Lutte contre le blanchiment, les juristes consultés : la Commission européenne a lancé une consultation auprès d es membres des professions juridiques indépendantes comme les notaires  et des cabinets d’avocats pour savoir comment ils appliquent les exigences en matière de lutte contre le blanchiment. Les réponses permettront d‘élaborer un rapport sur la mise en œuvre de la 2ème directive européenne antiblanchiment (directive 2001/97 du 04/12/2001 modifiant la directive 91/308 relative à la prévention de l'utilisation du système financier aux fins du blanchiment de capitaux) . Le questionnaire est disponible à cette adresse

Paiements transfrontaliers : les banques vont devoir s’adapter à la concurrence paneuropéenne, la Commission européenne ayant décidé de rendre les paiements transfrontaliers aussi «  faciles, peu coûteux et sûrs que s'il s'agissait de paiements nationaux», grâce à un espace unique de paiement. Actuellement, chaque état membre possède ses propres règles pour le paiement par carte de crédit, carte de débit, virement bancaire électronique, ou prélèvement direct . Les frais facturés, la responsabilité des prestataires,la   garantie  d'un versement intégral, les délais d'exécution des paiements ou dates de valeur…diffèrent, ce qui a pour conséquence de rendre les opérations transfrontières très coûteuses. Une proposition de directive présentée le 1/12/2005 prévoit d’harmoniser ces différentes  règles nationales. Ainsi, un consommateur ne peut pas, par exemple, payer par prélèvement direct (moyen de paiement courant pour les factures de gaz, d’eau ou de téléphone) à l’échelle transfrontalière.   Avec la directive proposée par la Commission, il aurait cette possibilité. Autre conséquence : le système français des dates de valeur qui permet  aux banques de créditer les comptes de leurs clients avec un délai de quelques jours, pourrait être abandonné.

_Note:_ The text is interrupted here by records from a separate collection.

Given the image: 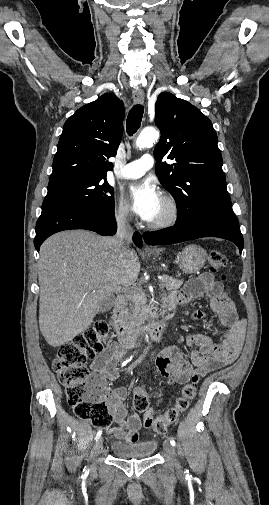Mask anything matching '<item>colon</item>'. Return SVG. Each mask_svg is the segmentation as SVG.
<instances>
[{
  "label": "colon",
  "instance_id": "1",
  "mask_svg": "<svg viewBox=\"0 0 269 505\" xmlns=\"http://www.w3.org/2000/svg\"><path fill=\"white\" fill-rule=\"evenodd\" d=\"M226 263V256L221 251L210 252L211 272H218ZM109 341V325L105 321H97L72 341L63 344L52 362L58 380L65 386L67 402L74 413L97 428H108L112 418L103 399V381L97 374L89 372L86 363L100 354ZM199 377V374H194L191 382L183 387L174 406L158 416H154L149 409L147 393L142 389L136 390L133 405L136 411L143 413L144 426L158 434L165 433L173 426L196 396Z\"/></svg>",
  "mask_w": 269,
  "mask_h": 505
}]
</instances>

La proposition de directive concerne aussi bien les paiements en euros que ceux en autres devises de l’Union européenne.

Accès des pays pauvres aux médicaments : ça avance . Le Parlement européen a voté, le 1/12/2005, la proposition de règlement qui instaure une licence obligatoire permettant aux entreprises de produire des copies de médicaments brevetés, afin de les exporter vers les pays en développement à moindre coût. Le Conseil étant également d’accord sur le texte, celui-ci devrait être prochainement adopté sans qu’il y ait besoin d’une nouvelle lecture. Ce faisant, l’Union européenne applique une décision de l’Organisation Mondiale du Commerce du 30 août 2003 qui permet aux états signataires d’imposer aux entreprises pharmaceutiques des licences obligatoires dans l’intérêt des pays les plus démunis du monde. On peut espérer que d’autres états emboîtent le pas à l’Union européenne.